We have always dreamed of being technologically decentralized. We use LibreMesh and OpenWrt in our routers, making the network decentralized. But the local software programs that were being developed or used did not. Our technology stack has always been built for a centralized internet. Email link-based verification has always been the core of community login. A centralized server running services was always needed for everything, not allowing communities to innovate on technology but always being around technology. We always required a strong security system to cover the server for many of the tools to work (eg: XMPP, Mastodon, etc.). While too many issues pointed out here may sound like the bare minimum, we want to come back and stress the fact that the communities we work with are not digitally literate enough to own and operate an email account login link or do not always have a network to receive an SMS OTP. These choices in technology have inherently excluded communities that are not digitally literate. While Janastu and communities alike have been working tirelessly on fixing many of these problems, we have at best only been able to localize the problem. This includes sitting with the users and teaching them how to use, what to click, or even many times saying, “We will do it for you when you need it”.

We believe this needs to change. For this year’s AntHillHacks, we are partnering with TechSoup to explore FileCoin as a core system that can power some of the tools we are building for our needs and other community needs we work with. FileCoin provides a protocol for us to build on community storage and offer an incentive. This forms the core system for self-reliance in a community for something like the exchange of skills for the exchange of goods, the Internet, or just documenting knowledge for community growth and use.

Anthill Hacks will collaborate with TechSoup’s Accelerating Makers project to host a decentralized web hackathon and create a demonstration project showing how decentralized web technologies like Filecoin and IPFS can increase digital resilience in local communities in India and beyond. We aim to redo https://anthill.janastu.org/walkthrough.html using FileCoin and IPFS, among other projects.

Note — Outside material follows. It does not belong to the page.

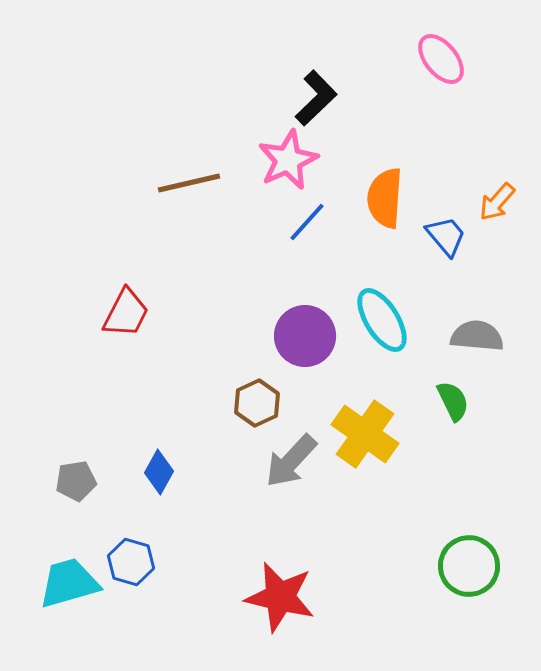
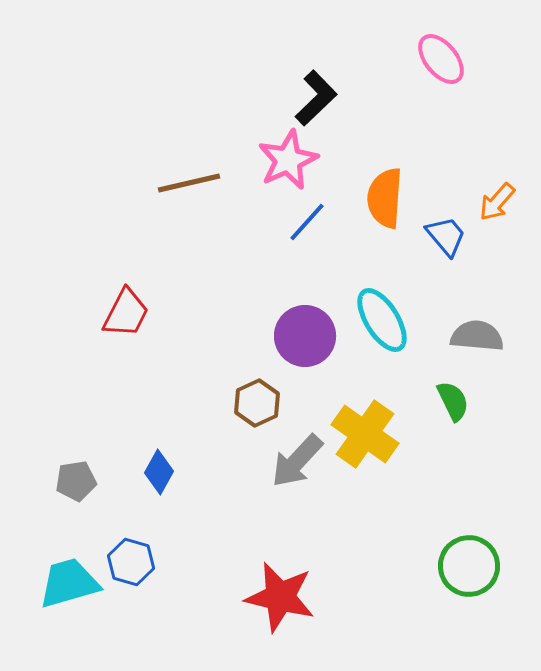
gray arrow: moved 6 px right
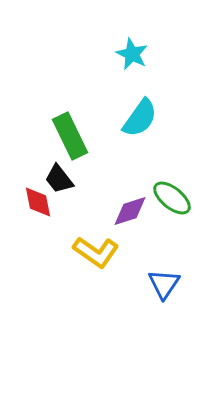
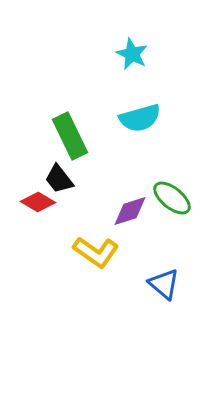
cyan semicircle: rotated 39 degrees clockwise
red diamond: rotated 48 degrees counterclockwise
blue triangle: rotated 24 degrees counterclockwise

TechSoup, as a community, stepped up to enable us to explore Filecoin. As a part of AntHillHacks 2023–24, we are officially launching a Hackathon on Filecoin on December 30 and 31 (Saturday and Sunday). Please check out https://anthillhacks.in to register and participate. Please do expect a follow-up blog on some of the ideas we want to work on, but please don’t let it hold you back.

There are other things brewing:

Tree Climbing event at the temple near by - 24-25 Dec 2023 by Laxmesh, Sheshadri and friends

Reimagining Equality, Socially-Consciousness in Audiovisual Media-making in Our Languages - led by Subhasish

Situating Nomadic Pastoralists in today’s Technology – A Tech-based Scalable Solution to Improve Penning Economy and Linking Farmers and Shepherds in the Shortest Time Possible – led by Kanna

Also, anthillhacks.in (https://anthillhacks.in/) Anthillhacks has been held since 2015. It was for 9 days during the Summer of 2015. Then every year for a few days. In 2023 it’s planned for 2 weeks! The idea of Anthillhacks is to encourage people to meet at smaller hills nearby and include it in the program (the place matters). And the idea of Anthillhacks is to be inclusive of City folks, of village folks, of women and non-binary, of educated and the low-literate to get to participate and be together.